Field-effect transistors (FETs) offer some of the most energy-efficient switching in commercial computing chips.
Yet even when operating with minimum possible voltages, FETs still consume too much power to support the accelerating computational demands of advanced technologies and respond to the energy crisis’ appeals for lower-power hardware.
Researchers from the University of Pennsylvania’s School of Engineering and Applied Science have redesigned FETs with these energy imperatives in mind.
Creating devices that harness physics in ways unlike those used in commercial transistors, Penn engineers have nearly halved the amount of voltage needed for switching.
The new logic device design is the subject of a recently published study in Nature Electronics that was co-led by Deep Jariwala, Assistant Professor in the Department of Electrical and Systems Engineering (ESE), and Jinshui Miao, former postdoctoral researcher in ESE and current professor at the Shanghai Institute of Technical Physics, along with Chloe Leblanc and Xiwen Liu, Ph.D. students in ESE. The team worked in collaboration with researchers from the National Institute of Standards and Technology, the Chinese Academy of Sciences, Theiss Research and the Air Force Research Laboratory.
“Computing devices today contain so many transistors—tens of billions—that even a small reduction in energy usage would make a big difference,” says Jariwala. “Our results with this design represent a big reduction, which means the impact on overall energy efficiency will be huge. It undercuts current theoretical minimums by an astonishing amount.”
The device, called a TFET (pronounced tee-fet), relies on a physical property known as tunneling. Particles tunnel when they move through energy barriers rather than over them.
“Imagine an electron moving through a FET like a ball that needs to roll up a hill in order to get to the other side,” says Leblanc. “In a TFET, the ball doesn’t need to roll up the hill—it gets a little push and manages to tunnel through it instead. What’s exciting about this study is that we can confirm through multiple device demonstrations and simulations that this physics, the electron tunneling, is definitely the reason our transistor is so effective at low power.”
Tunneling requires much lower voltages than the thermal injection used in state-of-the-art FETs.
Scientists have been experimenting with tunneling FET technology for decades but have been hindered by insurmountable trade-offs in power and performance. Until now, TFETs were able to either operate below the theoretical voltage minimum (60mV/decade, a metric known as the Boltzmann limit) or with sufficient current density at the drain terminal to drive applications at the circuit and system levels. The Penn Engineering research team’s design does both.

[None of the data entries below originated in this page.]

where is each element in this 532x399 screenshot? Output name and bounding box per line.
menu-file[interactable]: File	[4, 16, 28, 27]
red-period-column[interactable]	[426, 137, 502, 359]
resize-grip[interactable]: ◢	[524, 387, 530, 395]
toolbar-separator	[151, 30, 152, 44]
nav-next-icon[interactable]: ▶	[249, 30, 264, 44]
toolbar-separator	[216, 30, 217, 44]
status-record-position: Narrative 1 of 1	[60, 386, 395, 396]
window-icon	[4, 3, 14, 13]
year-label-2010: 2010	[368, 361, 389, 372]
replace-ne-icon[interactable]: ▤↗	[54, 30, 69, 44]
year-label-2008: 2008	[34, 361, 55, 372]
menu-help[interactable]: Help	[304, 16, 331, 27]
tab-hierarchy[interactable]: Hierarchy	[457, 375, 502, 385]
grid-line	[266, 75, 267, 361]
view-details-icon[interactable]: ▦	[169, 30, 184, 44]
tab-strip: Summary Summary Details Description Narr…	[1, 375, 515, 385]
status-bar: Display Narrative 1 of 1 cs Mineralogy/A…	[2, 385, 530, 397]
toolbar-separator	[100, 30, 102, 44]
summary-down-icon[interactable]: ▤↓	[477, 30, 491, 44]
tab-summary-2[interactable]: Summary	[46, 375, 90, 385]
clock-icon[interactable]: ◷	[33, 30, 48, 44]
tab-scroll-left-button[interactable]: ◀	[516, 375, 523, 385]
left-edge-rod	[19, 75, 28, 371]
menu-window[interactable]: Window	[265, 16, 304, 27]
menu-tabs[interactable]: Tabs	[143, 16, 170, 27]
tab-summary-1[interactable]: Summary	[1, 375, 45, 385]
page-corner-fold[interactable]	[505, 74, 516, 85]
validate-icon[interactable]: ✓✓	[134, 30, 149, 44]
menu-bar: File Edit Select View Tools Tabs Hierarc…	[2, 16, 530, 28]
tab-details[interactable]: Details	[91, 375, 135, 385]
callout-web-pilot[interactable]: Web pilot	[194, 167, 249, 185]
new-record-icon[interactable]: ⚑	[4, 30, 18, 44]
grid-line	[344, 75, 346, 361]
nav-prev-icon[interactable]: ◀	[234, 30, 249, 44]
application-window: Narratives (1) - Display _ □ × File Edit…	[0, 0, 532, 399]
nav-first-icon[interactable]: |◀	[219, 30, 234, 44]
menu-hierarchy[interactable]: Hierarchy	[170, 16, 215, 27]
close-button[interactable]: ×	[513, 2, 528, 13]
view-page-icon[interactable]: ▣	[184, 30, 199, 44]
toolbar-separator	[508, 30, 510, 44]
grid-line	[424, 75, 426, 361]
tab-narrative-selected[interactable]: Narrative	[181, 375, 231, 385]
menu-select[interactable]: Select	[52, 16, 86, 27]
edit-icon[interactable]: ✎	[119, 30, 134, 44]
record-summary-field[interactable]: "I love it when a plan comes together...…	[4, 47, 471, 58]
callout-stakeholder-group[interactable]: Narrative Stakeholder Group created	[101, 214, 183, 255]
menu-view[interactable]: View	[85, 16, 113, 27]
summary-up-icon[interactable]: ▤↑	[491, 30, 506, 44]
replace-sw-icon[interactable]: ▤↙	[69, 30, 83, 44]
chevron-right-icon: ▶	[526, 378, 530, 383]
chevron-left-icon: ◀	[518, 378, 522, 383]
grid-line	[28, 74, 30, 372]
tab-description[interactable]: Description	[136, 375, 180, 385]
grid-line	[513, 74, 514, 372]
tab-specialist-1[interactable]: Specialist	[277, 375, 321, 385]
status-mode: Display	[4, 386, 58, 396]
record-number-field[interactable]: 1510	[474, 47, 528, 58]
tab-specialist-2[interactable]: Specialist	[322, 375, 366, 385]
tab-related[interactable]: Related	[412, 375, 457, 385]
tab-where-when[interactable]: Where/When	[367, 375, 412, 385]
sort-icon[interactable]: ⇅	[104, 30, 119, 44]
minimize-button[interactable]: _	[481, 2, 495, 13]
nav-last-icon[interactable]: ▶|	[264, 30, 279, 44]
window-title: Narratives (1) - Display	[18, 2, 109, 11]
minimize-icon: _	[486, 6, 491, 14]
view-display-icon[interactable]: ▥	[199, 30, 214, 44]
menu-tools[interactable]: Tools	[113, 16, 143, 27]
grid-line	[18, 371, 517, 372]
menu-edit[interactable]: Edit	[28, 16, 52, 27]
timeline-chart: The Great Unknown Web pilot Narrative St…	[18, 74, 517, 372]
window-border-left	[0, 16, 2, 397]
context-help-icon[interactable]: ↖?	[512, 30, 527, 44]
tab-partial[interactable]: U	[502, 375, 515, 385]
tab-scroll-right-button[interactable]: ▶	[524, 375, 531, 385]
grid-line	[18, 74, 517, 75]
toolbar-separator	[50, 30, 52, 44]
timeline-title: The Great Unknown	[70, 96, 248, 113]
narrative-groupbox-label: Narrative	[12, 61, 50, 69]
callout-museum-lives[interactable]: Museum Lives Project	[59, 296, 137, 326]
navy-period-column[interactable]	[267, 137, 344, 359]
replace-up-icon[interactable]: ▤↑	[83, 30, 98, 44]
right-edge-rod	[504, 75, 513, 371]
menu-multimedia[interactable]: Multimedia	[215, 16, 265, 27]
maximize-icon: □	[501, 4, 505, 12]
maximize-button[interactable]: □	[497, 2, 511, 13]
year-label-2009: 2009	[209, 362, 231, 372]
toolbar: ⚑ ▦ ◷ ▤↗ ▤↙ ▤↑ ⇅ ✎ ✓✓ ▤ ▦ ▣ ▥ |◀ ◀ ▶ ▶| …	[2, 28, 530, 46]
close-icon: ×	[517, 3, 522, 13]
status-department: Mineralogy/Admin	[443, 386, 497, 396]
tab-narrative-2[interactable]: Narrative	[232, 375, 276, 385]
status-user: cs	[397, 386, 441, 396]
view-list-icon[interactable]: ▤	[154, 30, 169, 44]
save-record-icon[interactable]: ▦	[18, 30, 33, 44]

“By finally overcoming that trade-off, we have cleared a path for the future integration of TFETs into high-performance, low-power microelectronics,” says Jariwala. “Central to our solution is an experimental new semiconductor called indium selenide (InSe), which is clean enough in terms of crystal quality and achieves high-drive current density. Now that we have a structure that allows for both high current density and low voltage, we can start to build a strong case for substituting a standard FET with a TFET.”
The experiments point to a promising future for TFETs beyond their energy efficiency.
“With future development, these devices have the potential to surpass further FET limitations in size and switching speed,” says Miao. “Our TFET design can likely be miniaturized to degrees that a standard FET cannot and accomplish even faster switching. It’s a very promising solution not only for energy usage, but also other versatile device applications requiring complex computational tasks.”